The programme to assist and encourage the implementation of FTA will continue in China and two of our former Executive members will be leading that with Pat English in Guangzhou and Sia’lei Van Toor in Beijing.

The Prime Minister will be visiting China in April and has already signaled, for instance in his speech at the recent ABAC Dinner in Auckland, that he will be keeping close contact and involvement in the continuation of the China strategy.

And – some would say, at last, - progress is planned to be made on the opening of satellite trade offices. Maybe three of them, maybe in Shenzen, Qingdao and Wuhan. As the Australian Government has 13 offices in China, that is very welcome news!

But all this comes in a climate of severe economic issues which, whilst not caused by China, is certainly hurting it (the bad news).

As well as the well publicised reduction in GDP growth to a modest 6.8% (versus 13% in 2007), China’s debt as a proportion of GDP has doubled to 6% (though everything is comparative, ours is 29%!). Around 60,000 businesses closed down in 2008 and forecasts for 2009 see that trend rising to 100,000 this year.

Imports are down, exports are down.

With unemployment figures being estimated at 20 million, the economy at its weakest point in seven years, and the consequent trend of urbanisation reverting to a drift back towards the rural sector, there is some alarm that the increasing instances of civil disturbance will continue and escalate.

Whilst Premier Wen Jiabao’s recent measures to boost the economy – huge increases in infrastructure and social welfare spending and his setting of a GDP growth target of 8% - appear to have a strong domestic focus, it did, at least temporarily interest international markets.

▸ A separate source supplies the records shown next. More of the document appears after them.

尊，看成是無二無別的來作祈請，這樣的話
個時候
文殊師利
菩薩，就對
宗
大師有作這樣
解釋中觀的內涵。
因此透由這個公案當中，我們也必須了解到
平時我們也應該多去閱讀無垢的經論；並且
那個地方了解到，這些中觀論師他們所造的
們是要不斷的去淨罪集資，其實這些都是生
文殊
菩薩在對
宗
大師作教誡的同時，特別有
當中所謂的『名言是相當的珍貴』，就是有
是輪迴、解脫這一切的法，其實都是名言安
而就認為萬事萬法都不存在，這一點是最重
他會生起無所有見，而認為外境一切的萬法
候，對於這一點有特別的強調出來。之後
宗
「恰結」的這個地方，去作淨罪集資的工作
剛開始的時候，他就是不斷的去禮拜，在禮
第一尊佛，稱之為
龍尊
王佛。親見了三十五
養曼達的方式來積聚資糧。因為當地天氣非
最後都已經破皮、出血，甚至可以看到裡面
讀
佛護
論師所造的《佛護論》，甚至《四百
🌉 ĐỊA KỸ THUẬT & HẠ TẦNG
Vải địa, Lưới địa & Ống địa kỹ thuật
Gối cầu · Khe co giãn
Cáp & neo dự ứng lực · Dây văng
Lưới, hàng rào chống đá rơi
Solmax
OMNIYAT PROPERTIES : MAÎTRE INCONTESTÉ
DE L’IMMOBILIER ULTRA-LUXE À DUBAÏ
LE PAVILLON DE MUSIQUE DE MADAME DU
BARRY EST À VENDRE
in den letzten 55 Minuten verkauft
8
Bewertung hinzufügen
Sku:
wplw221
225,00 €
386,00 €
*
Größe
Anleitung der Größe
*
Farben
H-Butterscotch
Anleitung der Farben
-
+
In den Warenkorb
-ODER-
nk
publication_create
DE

Whilst 8% is widely seen as challenging, the fact remains China's economy is the only one of the world's five biggest still growing. But the fall out from USA and Europe is bound to have a serious effect on demand for Chinese exports.

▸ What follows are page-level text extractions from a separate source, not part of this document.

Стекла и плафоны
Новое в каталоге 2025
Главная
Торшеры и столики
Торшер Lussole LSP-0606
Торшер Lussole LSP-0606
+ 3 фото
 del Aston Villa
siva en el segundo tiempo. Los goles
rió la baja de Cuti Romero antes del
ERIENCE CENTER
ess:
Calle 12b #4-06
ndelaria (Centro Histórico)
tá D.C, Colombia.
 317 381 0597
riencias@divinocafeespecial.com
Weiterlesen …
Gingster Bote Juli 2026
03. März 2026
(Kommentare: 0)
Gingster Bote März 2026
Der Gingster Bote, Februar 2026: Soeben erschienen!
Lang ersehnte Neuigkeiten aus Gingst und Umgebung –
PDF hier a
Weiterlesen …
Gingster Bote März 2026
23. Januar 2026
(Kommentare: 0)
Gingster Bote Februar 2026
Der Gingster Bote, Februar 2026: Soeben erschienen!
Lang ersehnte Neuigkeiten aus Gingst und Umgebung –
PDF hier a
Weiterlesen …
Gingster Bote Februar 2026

A recent PriceWaterhouseCooper's report on the world credit crisis made a comment which will come as no surprise to China watchers or those who engage with the Asian economies in general -

"Unlike in the wake of earlier crises in the postwar period, the world economy and its financial markets will not resume their former pattern…The long term shift in financial power from the West to the East has been accelerated by the financial crisis, as the credibility and strength of Western financial institutions has been severely damaged…The balance of economic and political power will shift towards the East as part of a trend towards a less US-centric world economy."

The report paints a picture where China will increase its investment in “western” financial institutions, a process already underway and one which reportedly drew the comment from the Australian ANZ Banking Group to the effect that a Chinese tilt at a major bank is a matter of when not if.

Whilst it may surprise some of the traditional thinkers in the west, those with a longer sense of history will merely see China clawing back its predominant position in world trade.

China and New Zealand signed its FTA almost a year ago and it is now being implemented. In an era where, at least temporarily, nations are retrenching and the spectre of protectionism is once more at large, that must give our exporters at least a kick-start.

So a modified Gan Bei from our half full glass!